Solo con la cabeza fría, entiende el entrenador, pueden tomarse decisiones adecuadas incluso bajo una gran presión, como la que suponen las eliminatorias del Mundial. Su acierto con los onces pero sobre todo con los cambios, con la gestión de los 90 minutos, están siendo determinantes. Meditaciones fue escrito hace casi 1.
Los detalles
900 años por un hombre que gobernaba el mayor imperio del mundo. Marco Aurelio fue emperador de Roma entre el 161 y el 180 d. Se trata de uno de los textos filosóficos más leídos de la historia, pero él nunca pretendió que fuera así.
De hecho, no es un libro en el sentido convencional, sino doce cuadernos de notas privadas a sí mismo para no perder el rumbo. Los redactó en griego -la lengua de los pensadores que admiraba- mientras dirigía campañas militares contra tribus germánicas en las fronteras del norte del Imperio, a orillas del río Danubio. Marco Aurelio no les puso título ni los compartió.

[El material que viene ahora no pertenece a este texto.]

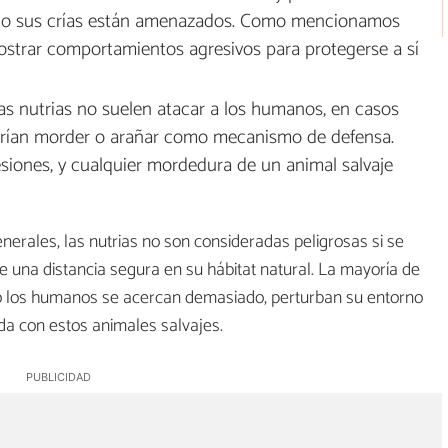
rio o sus crías están amenazados. Como mencionamos
mostrar comportamientos agresivos para protegerse a sí
as nutrias no suelen atacar a los humanos, en casos
odrían morder o arañar como mecanismo de defensa.
siones, y cualquier mordedura de un animal salvaje
nerales, las nutrias no son consideradas peligrosas si se
e una distancia segura en su hábitat natural. La mayoría de
do los humanos se acercan demasiado, perturban su entorno
da con estos animales salvajes.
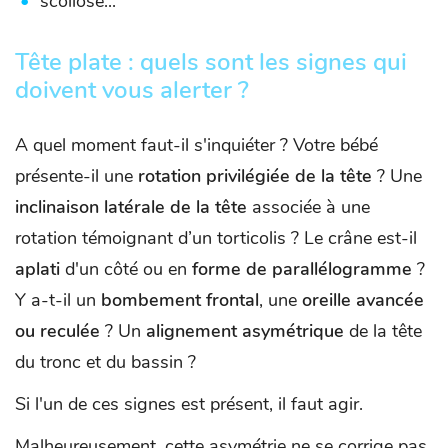
scoliose...
Tête plate : quels sont les signes qui
doivent vous alerter ?
A quel moment faut-il s'inquiéter ? Votre bébé
présente-il une
rotation privilégiée de la tête
? Une
inclinaison latérale de la tête
associée à une
rotation témoignant d’un torticolis ? Le crâne est-il
aplati
d'un côté ou en
forme
de
parallélogramme
?
Y a-t-il un
bombement
frontal
, une
oreille
avancée
ou reculée
? Un
alignement asymétrique
de la tête
du tronc et du bassin ?
Si l'un de ces signes est présent, il faut agir.
Malheureusement, cette asymétrie ne se corrige pas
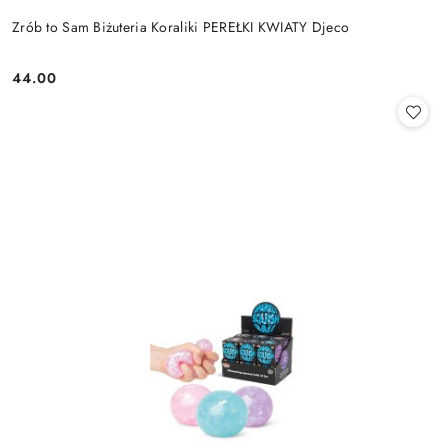
Zrób to Sam Biżuteria Koraliki PEREŁKI KWIATY Djeco
44.00
Cena:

El manuscrito sobrevivió por accidente, a través de copistas medievales, y no se imprimió hasta 1559, cuando el erudito alemán Wilhelm Xylander publicó la primera edición en Zúrich. “Lo que es malo para el panal es malo para la abeja”El contenido de esos cuadernos es una mezcla de recordatorios, reproches propios y reflexiones sobre cómo comportarse. Marco Aurelio gobernaba un imperio de entre 60 y 75 millones de personas, según las estimaciones de los historiadores modernos, enterró a ocho de sus hijos y gestionó la llamada Peste Antonina -probablemente viruela-, que mató a entre 5 y 10 millones de personas.
Qué dicen los expertos
En ese contexto escribía frases como la del panal y las abejas, que en el libro VI. 54 expresa que el individuo no puede desligarse del bien del grupo: lo que daña a la comunidad acaba dañando a cada uno de sus miembros. Esa idea, como otras del mismo libro, provienen del estoicismo, la escuela filosófica fundada en Atenas alrededor del 300 a.

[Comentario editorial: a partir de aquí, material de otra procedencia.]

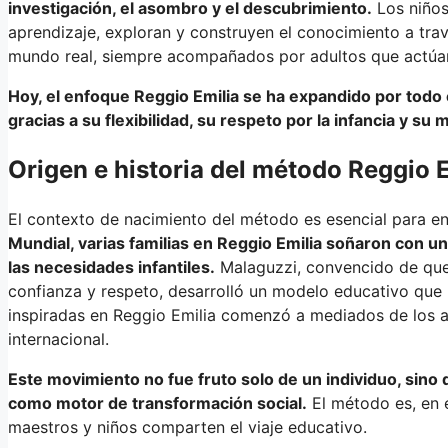
investigación, el asombro y el descubrimiento.
Los niños
aprendizaje, exploran y construyen el conocimiento a tra
mundo real, siempre acompañados por adultos que actúan
Hoy, el enfoque Reggio Emilia se ha expandido por todo 
gracias a su flexibilidad, su respeto por la infancia y su 
Origen e historia del método Reggio 
El contexto de nacimiento del método es esencial para en
Mundial, varias familias en Reggio Emilia soñaron con u
las necesidades infantiles.
Malaguzzi, convencido de que 
confianza y respeto, desarrolló un modelo educativo que r
inspiradas en Reggio Emilia comenzó a mediados de los añ
internacional.
Este movimiento no fue fruto solo de un individuo, si
como motor de transformación social.
El método es, en 
maestros y niños comparten el viaje educativo.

por Zenón de Citio, un pensador nacido en la isla de Chipre. El nombre de la corriente viene de la Stoa Poikilé, el pórtico pintado del ágora ateniense donde Zenón impartía sus lecciones. El estoicismo llegó a Roma siglos después y se convirtió en la filosofía preferida de la élite imperial, precisamente porque ofrecía herramientas mentales para actuar con ecuanimidad bajo presión.
El núcleo del pensamiento estoico es una distinción aparentemente sencilla: hay cosas que dependen de nosotros -los juicios, las decisiones, las respuestas emocionales- y cosas que no -los resultados, las opiniones ajenas, el azar-. Concentrarse en lo primero e ignorar lo segundo es, para los estoicos, la única vía hacia la tranquilidad. De la Fuente lo tradujo al lenguaje del fútbol: “Tengo mucha seguridad sobre lo que controlo.
El tema se ha convertido en uno de los puntos más destacados de la agenda mundial.